A. レジスタは、二重スロート方式や二次スワラ方式にすれば、コストUPや制御が複雑になる等の問題があるため、シングルスロートで、基本的には従来のレジスタ(シングルスロート、B1)を採用する。
B. アトマイザ部(図2)は、基本的には従来と同じく蒸気を噴霧媒体とする二流体噴霧を採用することとし、その制御の方法として、噴霧蒸気圧力を全ロードで一定とし、制御システムの簡素化を計る。
C. 保炎器部は、構造的には従来の軸流スワラタイプとして、スワラヘのカーボン付着防止及び低燃焼時のスワラ中心部への燃焼空気供給補助のためにホッパ付(図3)とする。

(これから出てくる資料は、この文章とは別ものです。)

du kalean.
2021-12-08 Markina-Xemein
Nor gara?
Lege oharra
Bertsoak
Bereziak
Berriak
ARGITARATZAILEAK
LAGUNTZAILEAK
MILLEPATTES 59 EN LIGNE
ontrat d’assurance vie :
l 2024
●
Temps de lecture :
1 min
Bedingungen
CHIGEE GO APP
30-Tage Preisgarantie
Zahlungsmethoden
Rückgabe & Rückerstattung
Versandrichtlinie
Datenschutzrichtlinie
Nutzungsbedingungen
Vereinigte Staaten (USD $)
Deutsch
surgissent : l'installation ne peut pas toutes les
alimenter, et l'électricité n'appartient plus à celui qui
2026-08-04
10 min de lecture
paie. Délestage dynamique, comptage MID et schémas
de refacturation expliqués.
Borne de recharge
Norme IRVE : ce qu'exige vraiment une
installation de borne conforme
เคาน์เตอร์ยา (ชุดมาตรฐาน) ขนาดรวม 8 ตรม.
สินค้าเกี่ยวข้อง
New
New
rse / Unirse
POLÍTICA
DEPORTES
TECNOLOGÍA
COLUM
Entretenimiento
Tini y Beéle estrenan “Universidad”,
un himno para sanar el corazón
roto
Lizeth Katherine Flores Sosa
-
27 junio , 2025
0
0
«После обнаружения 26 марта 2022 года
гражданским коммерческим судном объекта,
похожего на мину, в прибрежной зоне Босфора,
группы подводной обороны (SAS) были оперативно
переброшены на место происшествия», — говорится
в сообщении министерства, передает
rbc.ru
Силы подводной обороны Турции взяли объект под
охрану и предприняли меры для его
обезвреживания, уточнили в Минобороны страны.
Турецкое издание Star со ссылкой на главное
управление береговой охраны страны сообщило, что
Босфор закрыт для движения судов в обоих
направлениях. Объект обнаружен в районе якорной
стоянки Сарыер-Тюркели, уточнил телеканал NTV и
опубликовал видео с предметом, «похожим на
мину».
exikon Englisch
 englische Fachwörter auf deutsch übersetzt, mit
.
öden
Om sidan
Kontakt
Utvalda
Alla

D. ガスノズルは、ガスの噴出方向、噴出本数等を考慮して設計・試作する。
3.3 舶用大型ボイラ用バーナの燃焼テスト・解析
(1)試験炉:
水平焚水冷式角形炉(幅1.8m×高さ1.8m×長さ3.5m)
最大燃焼量 約1000×104kcal/h
(2)燃焼空気供給装置:
ターボファン(300Nm3/min、400mmAq)
(3)使用燃料:
C重油、13A
(4)試験方法:
「Aバーナ」:
改良したアトマイザとスワラを数種類、設計・試作し、燃焼試験を行った。負荷として、7%(1/15)、15%、40%、60%の4点を選択し、データを採取した。この結果をもとに、所期の性能を達成できるよう、アトマイザ、スワラの設計を見直しながら、最適設計および組み合わせを模索した。
「Bバーナ」:
試作したガスノズルとスワラをBlバーナに取り付け燃焼試験を行った。アトマイザは従来と同じB1バーナ標準品を使用した。燃焼条件として、油専焼、ガス専焼、油・ガス混焼を行い、油・ガス混焼は、油/ガス比を変え比較を行った。